The following code shows the proper handling of a single bitmap with multiple memory DCs.

// Standard setup, getting pretty good with this part.
HDC     hMemDC = ::CreateCompatibleDC(hDC);
HDC     hMemDC2= ::CreateCompatibleDC(hDC);
HBITMAP hBmp   = ::CreateCompatibleBitmap(hDC, width, height);

// Save off the object that is pushed out by selecting the new bitmap.
HGDIOBJ hOldBmp= ::SelectObject(hMemDC, hBmp);

...

// Select the original bitmap into this DC.
// 1) Free the original memory DCs hold on the bitmap.
::SelectObject(hMemDC, hOldBmp);  // <- returns same handle as hBmp.

// 2) The bitmap is available to be selected into any compatible memory DC.
::SelectObject(hMemDC2, hBmp);

There is a possible shortcut that you can use to release a memory DC's hold on a bitmap. This shortcut is valid only if you no longer need the original memory DC but you want to keep the bitmap object around. If you delete the memory DC, this will release the hold on the bitmap and there is no further work to do. You no longer have to restore the original bitmap handle into the memory DC to release the bitmap handle.

// Standard memDC/bitmap setup
...

::DeleteDC(hMemDC);

// hBmp is now available to be selected into a different memory DC if desired.
::SelectObject(hMemDC2, hBmp);

The previous shortcut is actually a practice that would be a good habit to use all of the time. The HBITMAP cannot be deleted while it is selected into a memory DC. Therefore, if you attempt to call ::DeleteObject on your bitmap, without first restoring the original bitmap into the memory DC, or deleting the memory DC, you will have a GDI resource leak.

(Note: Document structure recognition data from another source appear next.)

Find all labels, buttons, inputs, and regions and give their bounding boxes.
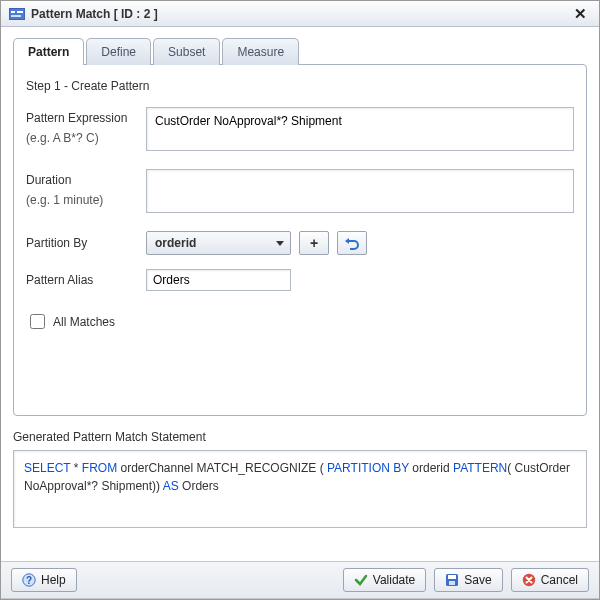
svg-rect-2	[17, 11, 23, 13]
svg-rect-8	[449, 581, 455, 585]
undo-button[interactable]	[337, 231, 367, 255]
svg-rect-7	[448, 575, 456, 579]
row-duration: Duration (e.g. 1 minute)	[26, 169, 574, 213]
step-heading: Step 1 - Create Pattern	[26, 79, 574, 93]
button-bar: ? Help Validate Save Cancel	[1, 561, 599, 599]
save-button[interactable]: Save	[434, 568, 502, 592]
titlebar: Pattern Match [ ID : 2 ] ✕	[1, 1, 599, 27]
svg-rect-0	[9, 8, 25, 20]
label-pattern-alias: Pattern Alias	[26, 273, 146, 287]
tab-strip: Pattern Define Subset Measure	[13, 37, 587, 64]
svg-rect-3	[11, 15, 21, 17]
label-partition-by: Partition By	[26, 236, 146, 250]
svg-rect-1	[11, 11, 15, 13]
chevron-down-icon	[276, 241, 284, 246]
dropdown-partition-by[interactable]: orderid	[146, 231, 291, 255]
tab-pattern[interactable]: Pattern	[13, 38, 84, 65]
cancel-icon	[522, 573, 536, 587]
svg-text:?: ?	[26, 575, 32, 586]
input-pattern-expression[interactable]	[146, 107, 574, 151]
plus-icon: +	[310, 235, 318, 251]
help-button[interactable]: ? Help	[11, 568, 77, 592]
undo-icon	[344, 236, 360, 250]
label-all-matches: All Matches	[53, 315, 115, 329]
input-pattern-alias[interactable]	[146, 269, 291, 291]
row-pattern-alias: Pattern Alias	[26, 269, 574, 291]
dialog-title: Pattern Match [ ID : 2 ]	[31, 7, 570, 21]
hint-pattern-expression: (e.g. A B*? C)	[26, 131, 146, 145]
input-duration[interactable]	[146, 169, 574, 213]
validate-button[interactable]: Validate	[343, 568, 426, 592]
dialog-content: Pattern Define Subset Measure Step 1 - C…	[1, 27, 599, 561]
save-icon	[445, 573, 459, 587]
pattern-match-dialog: Pattern Match [ ID : 2 ] ✕ Pattern Defin…	[0, 0, 600, 600]
check-icon	[354, 573, 368, 587]
generated-statement-box: SELECT * FROM orderChannel MATCH_RECOGNI…	[13, 450, 587, 528]
add-partition-button[interactable]: +	[299, 231, 329, 255]
app-icon	[9, 7, 25, 21]
help-icon: ?	[22, 573, 36, 587]
tab-measure[interactable]: Measure	[222, 38, 299, 65]
cancel-button[interactable]: Cancel	[511, 568, 589, 592]
label-pattern-expression: Pattern Expression	[26, 111, 146, 125]
hint-duration: (e.g. 1 minute)	[26, 193, 146, 207]
close-icon[interactable]: ✕	[570, 5, 591, 23]
tab-panel-pattern: Step 1 - Create Pattern Pattern Expressi…	[13, 64, 587, 416]
tab-define[interactable]: Define	[86, 38, 151, 65]
label-duration: Duration	[26, 173, 146, 187]
label-generated-statement: Generated Pattern Match Statement	[13, 430, 587, 444]
row-pattern-expression: Pattern Expression (e.g. A B*? C)	[26, 107, 574, 151]
tab-subset[interactable]: Subset	[153, 38, 220, 65]
checkbox-all-matches[interactable]	[30, 314, 45, 329]
row-all-matches: All Matches	[26, 311, 574, 332]
dropdown-partition-by-value: orderid	[155, 236, 276, 250]
row-partition-by: Partition By orderid +	[26, 231, 574, 255]
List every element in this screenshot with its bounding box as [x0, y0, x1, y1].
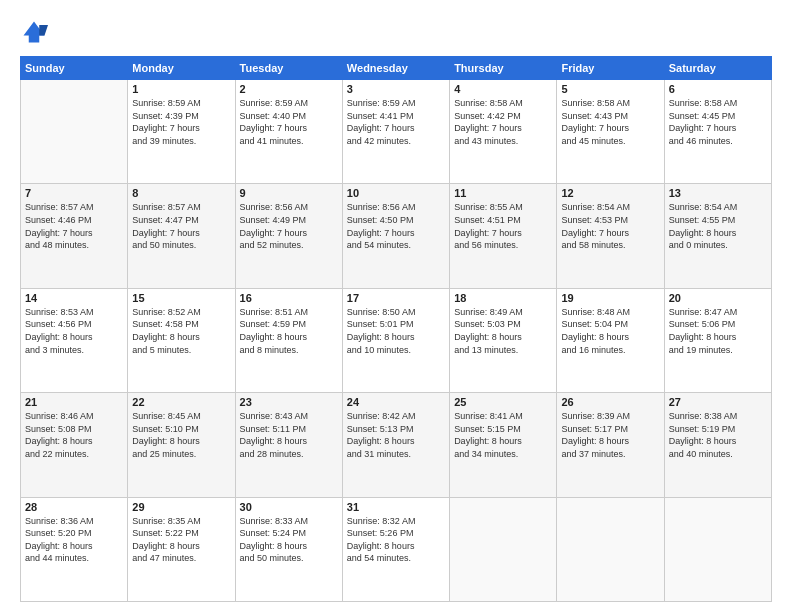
day-info: Sunrise: 8:56 AM Sunset: 4:50 PM Dayligh… [347, 201, 445, 251]
day-info: Sunrise: 8:52 AM Sunset: 4:58 PM Dayligh… [132, 306, 230, 356]
day-info: Sunrise: 8:39 AM Sunset: 5:17 PM Dayligh… [561, 410, 659, 460]
calendar-cell: 7Sunrise: 8:57 AM Sunset: 4:46 PM Daylig… [21, 184, 128, 288]
calendar-cell: 19Sunrise: 8:48 AM Sunset: 5:04 PM Dayli… [557, 288, 664, 392]
weekday-label: Tuesday [235, 57, 342, 80]
day-number: 6 [669, 83, 767, 95]
calendar-week-row: 28Sunrise: 8:36 AM Sunset: 5:20 PM Dayli… [21, 497, 772, 601]
logo-icon [20, 18, 48, 46]
day-number: 24 [347, 396, 445, 408]
day-number: 13 [669, 187, 767, 199]
day-number: 23 [240, 396, 338, 408]
logo [20, 18, 52, 46]
day-info: Sunrise: 8:58 AM Sunset: 4:42 PM Dayligh… [454, 97, 552, 147]
calendar-cell: 16Sunrise: 8:51 AM Sunset: 4:59 PM Dayli… [235, 288, 342, 392]
day-number: 8 [132, 187, 230, 199]
day-info: Sunrise: 8:45 AM Sunset: 5:10 PM Dayligh… [132, 410, 230, 460]
day-number: 30 [240, 501, 338, 513]
weekday-label: Friday [557, 57, 664, 80]
calendar-cell: 31Sunrise: 8:32 AM Sunset: 5:26 PM Dayli… [342, 497, 449, 601]
day-info: Sunrise: 8:55 AM Sunset: 4:51 PM Dayligh… [454, 201, 552, 251]
day-info: Sunrise: 8:46 AM Sunset: 5:08 PM Dayligh… [25, 410, 123, 460]
calendar-cell: 9Sunrise: 8:56 AM Sunset: 4:49 PM Daylig… [235, 184, 342, 288]
day-number: 26 [561, 396, 659, 408]
day-info: Sunrise: 8:49 AM Sunset: 5:03 PM Dayligh… [454, 306, 552, 356]
day-info: Sunrise: 8:59 AM Sunset: 4:40 PM Dayligh… [240, 97, 338, 147]
day-info: Sunrise: 8:54 AM Sunset: 4:53 PM Dayligh… [561, 201, 659, 251]
day-number: 12 [561, 187, 659, 199]
day-info: Sunrise: 8:57 AM Sunset: 4:46 PM Dayligh… [25, 201, 123, 251]
day-info: Sunrise: 8:41 AM Sunset: 5:15 PM Dayligh… [454, 410, 552, 460]
calendar-body: 1Sunrise: 8:59 AM Sunset: 4:39 PM Daylig… [21, 80, 772, 602]
day-info: Sunrise: 8:42 AM Sunset: 5:13 PM Dayligh… [347, 410, 445, 460]
day-number: 25 [454, 396, 552, 408]
calendar-cell: 1Sunrise: 8:59 AM Sunset: 4:39 PM Daylig… [128, 80, 235, 184]
day-number: 10 [347, 187, 445, 199]
day-number: 7 [25, 187, 123, 199]
calendar-cell: 24Sunrise: 8:42 AM Sunset: 5:13 PM Dayli… [342, 393, 449, 497]
day-info: Sunrise: 8:56 AM Sunset: 4:49 PM Dayligh… [240, 201, 338, 251]
calendar-table: SundayMondayTuesdayWednesdayThursdayFrid… [20, 56, 772, 602]
day-info: Sunrise: 8:59 AM Sunset: 4:39 PM Dayligh… [132, 97, 230, 147]
calendar-cell: 29Sunrise: 8:35 AM Sunset: 5:22 PM Dayli… [128, 497, 235, 601]
calendar-cell: 11Sunrise: 8:55 AM Sunset: 4:51 PM Dayli… [450, 184, 557, 288]
calendar-cell: 3Sunrise: 8:59 AM Sunset: 4:41 PM Daylig… [342, 80, 449, 184]
day-number: 29 [132, 501, 230, 513]
calendar-cell: 18Sunrise: 8:49 AM Sunset: 5:03 PM Dayli… [450, 288, 557, 392]
header [20, 18, 772, 46]
day-info: Sunrise: 8:58 AM Sunset: 4:43 PM Dayligh… [561, 97, 659, 147]
day-info: Sunrise: 8:51 AM Sunset: 4:59 PM Dayligh… [240, 306, 338, 356]
day-info: Sunrise: 8:54 AM Sunset: 4:55 PM Dayligh… [669, 201, 767, 251]
calendar-cell: 12Sunrise: 8:54 AM Sunset: 4:53 PM Dayli… [557, 184, 664, 288]
calendar-cell: 6Sunrise: 8:58 AM Sunset: 4:45 PM Daylig… [664, 80, 771, 184]
calendar-cell: 21Sunrise: 8:46 AM Sunset: 5:08 PM Dayli… [21, 393, 128, 497]
calendar-cell [21, 80, 128, 184]
day-number: 22 [132, 396, 230, 408]
day-info: Sunrise: 8:32 AM Sunset: 5:26 PM Dayligh… [347, 515, 445, 565]
calendar-cell: 22Sunrise: 8:45 AM Sunset: 5:10 PM Dayli… [128, 393, 235, 497]
day-number: 28 [25, 501, 123, 513]
weekday-header: SundayMondayTuesdayWednesdayThursdayFrid… [21, 57, 772, 80]
weekday-label: Wednesday [342, 57, 449, 80]
calendar-week-row: 14Sunrise: 8:53 AM Sunset: 4:56 PM Dayli… [21, 288, 772, 392]
calendar-cell [664, 497, 771, 601]
day-number: 5 [561, 83, 659, 95]
calendar-week-row: 1Sunrise: 8:59 AM Sunset: 4:39 PM Daylig… [21, 80, 772, 184]
day-number: 14 [25, 292, 123, 304]
day-info: Sunrise: 8:35 AM Sunset: 5:22 PM Dayligh… [132, 515, 230, 565]
day-info: Sunrise: 8:43 AM Sunset: 5:11 PM Dayligh… [240, 410, 338, 460]
day-info: Sunrise: 8:48 AM Sunset: 5:04 PM Dayligh… [561, 306, 659, 356]
day-info: Sunrise: 8:36 AM Sunset: 5:20 PM Dayligh… [25, 515, 123, 565]
day-info: Sunrise: 8:47 AM Sunset: 5:06 PM Dayligh… [669, 306, 767, 356]
day-number: 31 [347, 501, 445, 513]
day-info: Sunrise: 8:53 AM Sunset: 4:56 PM Dayligh… [25, 306, 123, 356]
day-number: 17 [347, 292, 445, 304]
calendar-cell: 27Sunrise: 8:38 AM Sunset: 5:19 PM Dayli… [664, 393, 771, 497]
calendar-cell: 26Sunrise: 8:39 AM Sunset: 5:17 PM Dayli… [557, 393, 664, 497]
calendar-cell [557, 497, 664, 601]
day-number: 1 [132, 83, 230, 95]
day-info: Sunrise: 8:50 AM Sunset: 5:01 PM Dayligh… [347, 306, 445, 356]
calendar-cell: 17Sunrise: 8:50 AM Sunset: 5:01 PM Dayli… [342, 288, 449, 392]
day-number: 27 [669, 396, 767, 408]
calendar-cell: 2Sunrise: 8:59 AM Sunset: 4:40 PM Daylig… [235, 80, 342, 184]
svg-marker-1 [39, 25, 48, 36]
day-number: 20 [669, 292, 767, 304]
day-number: 21 [25, 396, 123, 408]
day-number: 2 [240, 83, 338, 95]
weekday-label: Monday [128, 57, 235, 80]
weekday-label: Saturday [664, 57, 771, 80]
day-number: 4 [454, 83, 552, 95]
day-number: 3 [347, 83, 445, 95]
calendar-cell: 13Sunrise: 8:54 AM Sunset: 4:55 PM Dayli… [664, 184, 771, 288]
day-info: Sunrise: 8:58 AM Sunset: 4:45 PM Dayligh… [669, 97, 767, 147]
calendar-cell: 28Sunrise: 8:36 AM Sunset: 5:20 PM Dayli… [21, 497, 128, 601]
calendar-cell: 25Sunrise: 8:41 AM Sunset: 5:15 PM Dayli… [450, 393, 557, 497]
calendar-week-row: 7Sunrise: 8:57 AM Sunset: 4:46 PM Daylig… [21, 184, 772, 288]
calendar-cell: 30Sunrise: 8:33 AM Sunset: 5:24 PM Dayli… [235, 497, 342, 601]
calendar-week-row: 21Sunrise: 8:46 AM Sunset: 5:08 PM Dayli… [21, 393, 772, 497]
day-number: 16 [240, 292, 338, 304]
day-number: 19 [561, 292, 659, 304]
weekday-label: Thursday [450, 57, 557, 80]
day-number: 9 [240, 187, 338, 199]
calendar-cell: 23Sunrise: 8:43 AM Sunset: 5:11 PM Dayli… [235, 393, 342, 497]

// Standard memDC/bitmap setup
...

::DeleteObject(hBmp); // <- Call fails, hBmp is still held by hMemDC.
                      //    A resource leak will occur.
                      //    ( Pfft, Who cares? isn't that why you splurged 
                      //      and bought 24 GB of RAM for your PC anyway?)
::DeleteDC(hMemDC);

To avoid this situation entirely, a good practice is to release the memory DCs first. If you desire to destroy the bitmap at this time as well, there are no issues with freeing them at this point.

// Standard memDC/bitmap setup
...

// Simply swap the order of clean up from the example above.
// Always free the memory DC first, then the bitmap to avoid common resource leaks.
::DeleteDC(hMemDC);
::DeleteObject(hBmp);   // No resource leak.
                      // ( Looks like you will have to find some 
                      //   other way to frivolously waste resources.)

There is one situation that you have to just accept the facts, and write all of the code in a specific order for all of the APIs to work properly; you want to keep the memory DC and free the bitmap. To do this, the original bitmap will need to be selected into the memory DC, then the desired bitmap can be destroyed.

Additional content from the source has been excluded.